Start of Block

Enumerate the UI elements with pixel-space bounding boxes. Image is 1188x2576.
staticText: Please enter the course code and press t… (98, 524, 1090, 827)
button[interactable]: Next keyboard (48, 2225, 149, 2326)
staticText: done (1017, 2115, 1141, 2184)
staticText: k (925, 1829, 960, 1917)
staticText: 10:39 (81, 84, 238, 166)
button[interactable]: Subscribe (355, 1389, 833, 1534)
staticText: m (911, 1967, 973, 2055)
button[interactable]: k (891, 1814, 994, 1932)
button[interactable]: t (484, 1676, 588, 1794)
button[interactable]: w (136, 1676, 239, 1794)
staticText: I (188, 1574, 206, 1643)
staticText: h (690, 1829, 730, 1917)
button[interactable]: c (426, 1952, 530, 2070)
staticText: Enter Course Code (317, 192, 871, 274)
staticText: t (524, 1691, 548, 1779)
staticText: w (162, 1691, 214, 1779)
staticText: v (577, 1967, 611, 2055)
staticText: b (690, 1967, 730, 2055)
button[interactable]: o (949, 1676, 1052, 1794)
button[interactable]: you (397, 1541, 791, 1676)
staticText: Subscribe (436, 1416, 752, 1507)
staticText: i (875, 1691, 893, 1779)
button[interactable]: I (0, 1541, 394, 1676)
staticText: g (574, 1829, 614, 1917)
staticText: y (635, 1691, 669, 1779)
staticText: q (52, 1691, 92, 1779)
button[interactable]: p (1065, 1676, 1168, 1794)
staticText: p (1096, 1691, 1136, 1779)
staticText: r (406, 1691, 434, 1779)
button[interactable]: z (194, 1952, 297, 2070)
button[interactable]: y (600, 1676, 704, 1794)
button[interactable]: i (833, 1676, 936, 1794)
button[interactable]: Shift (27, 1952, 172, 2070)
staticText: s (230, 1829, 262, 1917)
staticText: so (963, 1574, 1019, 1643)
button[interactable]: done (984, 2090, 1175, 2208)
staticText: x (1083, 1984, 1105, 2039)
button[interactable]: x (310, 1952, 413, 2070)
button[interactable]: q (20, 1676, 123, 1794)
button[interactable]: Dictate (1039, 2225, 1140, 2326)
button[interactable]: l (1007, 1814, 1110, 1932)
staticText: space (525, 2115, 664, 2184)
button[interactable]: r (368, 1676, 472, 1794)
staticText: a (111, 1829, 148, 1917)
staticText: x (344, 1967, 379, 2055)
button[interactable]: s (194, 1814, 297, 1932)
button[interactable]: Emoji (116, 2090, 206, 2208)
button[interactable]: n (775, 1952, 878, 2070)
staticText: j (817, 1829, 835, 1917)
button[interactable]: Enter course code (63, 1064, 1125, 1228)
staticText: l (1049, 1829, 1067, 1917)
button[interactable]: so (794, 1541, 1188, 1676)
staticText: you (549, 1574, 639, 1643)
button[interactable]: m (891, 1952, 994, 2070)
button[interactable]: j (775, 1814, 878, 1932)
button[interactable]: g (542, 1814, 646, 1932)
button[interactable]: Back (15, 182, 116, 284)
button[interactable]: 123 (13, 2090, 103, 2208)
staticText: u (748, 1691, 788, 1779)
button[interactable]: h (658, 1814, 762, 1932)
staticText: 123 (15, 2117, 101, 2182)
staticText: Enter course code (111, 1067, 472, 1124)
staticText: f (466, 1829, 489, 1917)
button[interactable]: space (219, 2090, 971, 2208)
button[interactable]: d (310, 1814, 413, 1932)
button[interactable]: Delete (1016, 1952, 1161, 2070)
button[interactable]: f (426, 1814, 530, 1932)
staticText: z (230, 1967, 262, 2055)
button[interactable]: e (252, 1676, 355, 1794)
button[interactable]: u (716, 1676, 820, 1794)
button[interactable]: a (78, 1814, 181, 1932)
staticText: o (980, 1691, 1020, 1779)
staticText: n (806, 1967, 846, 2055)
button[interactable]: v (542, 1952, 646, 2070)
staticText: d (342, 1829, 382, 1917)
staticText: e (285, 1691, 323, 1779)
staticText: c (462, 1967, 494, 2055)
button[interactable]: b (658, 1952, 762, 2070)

End of Block

What is needed:
Reproduce the data above in full, keeping it exactly the same.

Result:
Enumerate the UI elements with pixel-space bounding boxes. Image is 1188x2576.
staticText: Please enter the course code and press t… (98, 524, 1090, 827)
button[interactable]: Next keyboard (48, 2225, 149, 2326)
staticText: done (1017, 2115, 1141, 2184)
staticText: k (925, 1829, 960, 1917)
staticText: 10:39 (81, 84, 238, 166)
button[interactable]: Subscribe (355, 1389, 833, 1534)
staticText: m (911, 1967, 973, 2055)
button[interactable]: k (891, 1814, 994, 1932)
button[interactable]: t (484, 1676, 588, 1794)
button[interactable]: w (136, 1676, 239, 1794)
staticText: I (188, 1574, 206, 1643)
staticText: h (690, 1829, 730, 1917)
button[interactable]: c (426, 1952, 530, 2070)
staticText: Enter Course Code (317, 192, 871, 274)
staticText: t (524, 1691, 548, 1779)
staticText: w (162, 1691, 214, 1779)
staticText: v (577, 1967, 611, 2055)
staticText: b (690, 1967, 730, 2055)
button[interactable]: o (949, 1676, 1052, 1794)
button[interactable]: you (397, 1541, 791, 1676)
staticText: Subscribe (436, 1416, 752, 1507)
staticText: i (875, 1691, 893, 1779)
button[interactable]: I (0, 1541, 394, 1676)
staticText: g (574, 1829, 614, 1917)
staticText: y (635, 1691, 669, 1779)
staticText: q (52, 1691, 92, 1779)
button[interactable]: p (1065, 1676, 1168, 1794)
staticText: p (1096, 1691, 1136, 1779)
staticText: r (406, 1691, 434, 1779)
button[interactable]: z (194, 1952, 297, 2070)
button[interactable]: y (600, 1676, 704, 1794)
button[interactable]: i (833, 1676, 936, 1794)
button[interactable]: Shift (27, 1952, 172, 2070)
staticText: s (230, 1829, 262, 1917)
staticText: so (963, 1574, 1019, 1643)
button[interactable]: done (984, 2090, 1175, 2208)
staticText: x (1083, 1984, 1105, 2039)
button[interactable]: x (310, 1952, 413, 2070)
button[interactable]: q (20, 1676, 123, 1794)
button[interactable]: Dictate (1039, 2225, 1140, 2326)
button[interactable]: l (1007, 1814, 1110, 1932)
staticText: space (525, 2115, 664, 2184)
button[interactable]: r (368, 1676, 472, 1794)
staticText: a (111, 1829, 148, 1917)
staticText: x (344, 1967, 379, 2055)
button[interactable]: s (194, 1814, 297, 1932)
button[interactable]: Emoji (116, 2090, 206, 2208)
button[interactable]: n (775, 1952, 878, 2070)
staticText: j (817, 1829, 835, 1917)
button[interactable]: Enter course code (63, 1064, 1125, 1228)
staticText: l (1049, 1829, 1067, 1917)
button[interactable]: so (794, 1541, 1188, 1676)
staticText: you (549, 1574, 639, 1643)
button[interactable]: m (891, 1952, 994, 2070)
button[interactable]: j (775, 1814, 878, 1932)
button[interactable]: g (542, 1814, 646, 1932)
button[interactable]: Back (15, 182, 116, 284)
button[interactable]: 123 (13, 2090, 103, 2208)
staticText: u (748, 1691, 788, 1779)
button[interactable]: h (658, 1814, 762, 1932)
staticText: 123 (15, 2117, 101, 2182)
staticText: Enter course code (111, 1067, 472, 1124)
staticText: f (466, 1829, 489, 1917)
button[interactable]: space (219, 2090, 971, 2208)
button[interactable]: d (310, 1814, 413, 1932)
button[interactable]: Delete (1016, 1952, 1161, 2070)
button[interactable]: f (426, 1814, 530, 1932)
staticText: z (230, 1967, 262, 2055)
button[interactable]: e (252, 1676, 355, 1794)
button[interactable]: u (716, 1676, 820, 1794)
button[interactable]: a (78, 1814, 181, 1932)
staticText: o (980, 1691, 1020, 1779)
staticText: n (806, 1967, 846, 2055)
button[interactable]: v (542, 1952, 646, 2070)
staticText: d (342, 1829, 382, 1917)
staticText: e (285, 1691, 323, 1779)
staticText: c (462, 1967, 494, 2055)
button[interactable]: b (658, 1952, 762, 2070)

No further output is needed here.